The new findings build on results that were reported last year at the same meeting by the U-M team. Those data came from experiments involving lean rats that were prone to high blood pressure, high cholesterol and impaired glucose tolerance, but that received a low-fat diet with or without cherries. In that case, cherry-fed rats had lower total cholesterol, lower blood sugar, less fat storage in the liver and lower oxidative stress. However, it was unknown if these benefits would be observed in obesity-prone animals, or in animals fed a higher fat, western-style diet containing elevated saturated fat and cholesterol.
While it's still far too early to know whether tart cherries will have the same effect in humans, U-M researchers are preparing to launch a pilot-phase clinical trial later this spring. They note that if a human wanted to eat as many tart cherries as the rats in the new study did, they would have to consume 1.5 cups every day.
"These new findings are very encouraging, especially in light of what is becoming known about the interplay between inflammation, blood lipids, obesity and body composition in cardiovascular disease and diabetes," says Dr. Steven Bolling, a cardiac surgeon and the laboratory's director. "The fact that these factors decreased despite the rats' predisposition to obesity, and despite their high-fat 'American-style' diet, is especially interesting."

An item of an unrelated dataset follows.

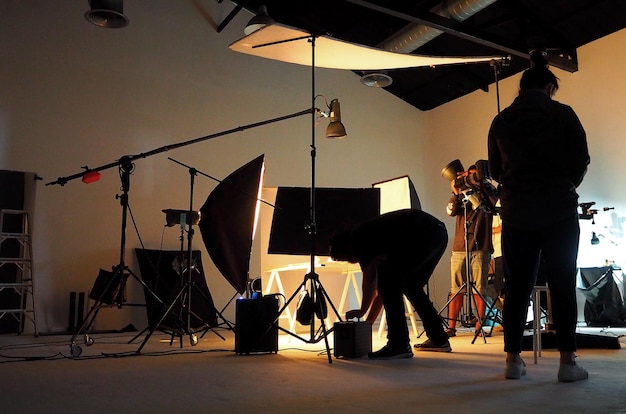 The width and height of the screenshot is (626, 414). Find the location of `step ladder`. step ladder is located at coordinates (26, 259).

"It was recently shown in humans that regular intake of darkly pigmented fruits like cherries is associated with reduced mortality from cardiovascular disease and coronary heart disease," says research associate and senior scientist E. Mitchell Seymour. The correlation between cherry intake and significant changes in cardiovascular risk factors suggests but does not directly demonstrate a positive effect from the high concentrations of antioxidant compounds called anthocyanins that are found in tart cherries. The anthocyanins are responsible for the color of these and of other darkly pigmented fruits.
The cherries were Montmorency tart cherries grown in Michigan, which is the nation's largest producer of tart cherries. They are different from the sweet Bing cherries that are often eaten fresh. Tart cherries have higher concentrations of antioxidant anthocyanins than sweet cherries.
The research team also includes Daniel Urcuyo-Llanes, Ara Kirakosyan, Peter Kaufman and Sarah Lewis of U-M.